Will Sorg-
You have not experienced true enlightenment until you have watched Madame Web. My sides hurt so bad from laughing after watching this movie. I don’t know how to describe this cinematic experience. I think I saw God and her name is Dakota Johnson.
Madame Web is a Sony-produced superhero movie set in the Spider-Man universe that has yet to feature Spider-Man in any of its movies. Okay, I’m actually not sure if it takes place in the Sony Spider-Verse because this movie does not make any sense. This movie seems unsure of what year it is. It is technically set in 2003, but they supposedly filmed the movie intending to make it a prequel to the Andrew Garfield Spider-Man movies. As a result, the whole thing looks considerably more like the 90s. And it gets weirder.

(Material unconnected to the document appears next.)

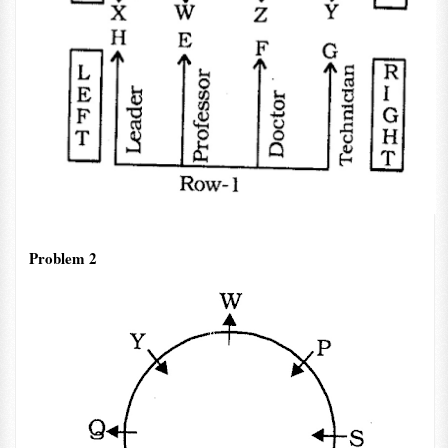
Problem 2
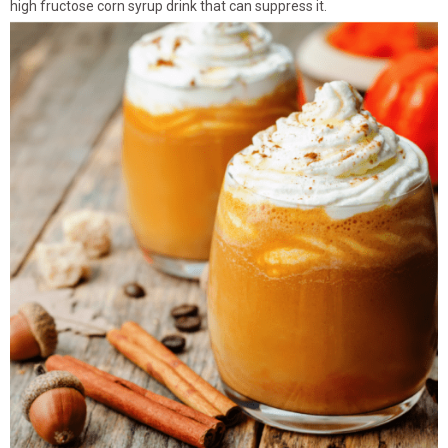
high fructose corn syrup drink that can suppress it.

Believe it or not, this is a movie that features no real superheroes. Yes, it is somehow an origin story for 5 separate characters including an unborn child… yet it does not have a sequence longer than 2 minutes featuring women in spider costumes beating up bad guys. The movie is a strange hybrid of all the worst tendencies of superhero movies, but it isn’t really a superhero movie. It’s a thriller.
This movie is a mess. It is a Frankenstein monster of a film, pasted together through reshoots and half-attempted salvages. It eludes logic and seems to be made by a team of dogs or perhaps even very smart birds. Of course, movie-making is incredibly difficult and the many people working on this are very talented. This includes director S.J. Clarkson – who was clearly handed a project that was at its core rotten. Here’s the thing. I don’t think anyone could make this story work. You could give this movie to a team of bonafide action movie experts (probably a better idea than handing it to a director who has mainly worked on very good TV dramas) but they would still manage to render this an incomprehensible mess.

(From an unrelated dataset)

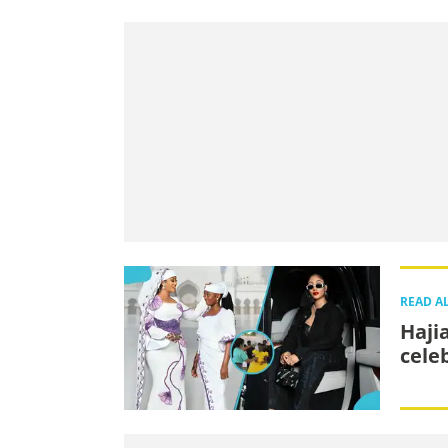
READ A
Haji
cele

This movie has no rhyme or reason. It is truly hard to explain through writing, so do your best to imagine a movie where a bunch of people do things and say things, but everything they say is unintentionally hilarious and everything they do is nearly impossible to follow. It is a movie somehow so blatantly formulaic that it becomes confusing. Take, for example, the titular Madame Web. She is a 30-something woman who learns to be selfless and brave in the face of adversity and becomes a mentor to three high school students who are being attacked by the main villain. However, Dakota Johnson delivers every single one of her bafflingly stupid lines like she is either confused or her character has become aware of the film she is in and is making fun of the movie with us.

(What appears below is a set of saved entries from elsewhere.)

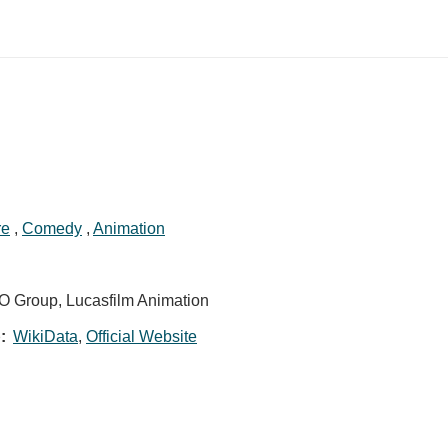
re
,
Comedy
,
Animation
GO Group, Lucasfilm Animation
:
WikiData
,
Official Website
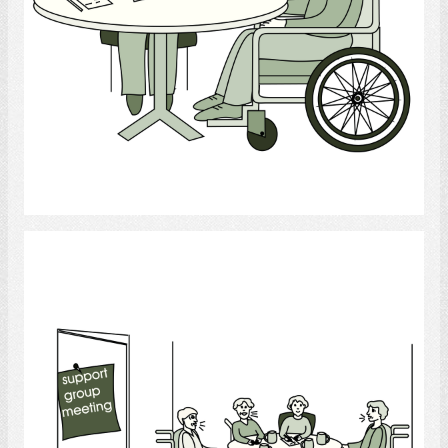
Select
Support Group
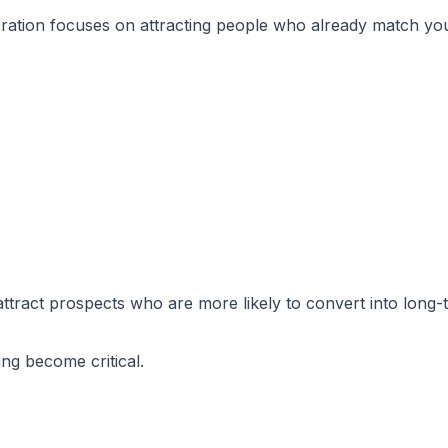
ration focuses on attracting people who already match you
attract prospects who are more likely to convert into long-t
ng become critical.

Here’s the gist of the plot: Cassandra Webb can see the future (sometimes) and she needs to stop a weird man from killing the aforementioned high schoolers. It is somehow intensely convoluted while being the most barebones origin story ever. Cassie’s future sight is portrayed in the most annoying, difficult-to-understand way possible. However, like everything else in this movie, it is hilarious. So many scenes involve Cassie seeing jarring sequences of the main characters getting murdered in weirdly funny ways. There is a scene where the main villain punches a random dude for no reason. I don’t know why he does it. “Toxic” by Britney Spears is playing during that scene. Also, the main villain’s actor’s voice is basically never heard because he is obviously being dubbed over by a different guy. Doesn’t this sound absolutely unhinged? I wish I was making this up.
I felt like I was losing my mind watching this movie. This is a catastrophic system collapse on a wide scale; the superhero genre has been going through a rough patch recently and this feels like the ice caps melting. If there is ever a Marvel Cinematic Universe movie this insane, I think it will be the last one ever made. Still, in all honesty, I enjoyed watching this movie more than 11 movies from the MCU (I’ll never say which) and I am personally waiting with bated breath to see what new dumpster fire Sony is going to push out into their Spider-Manless Spider-Verse.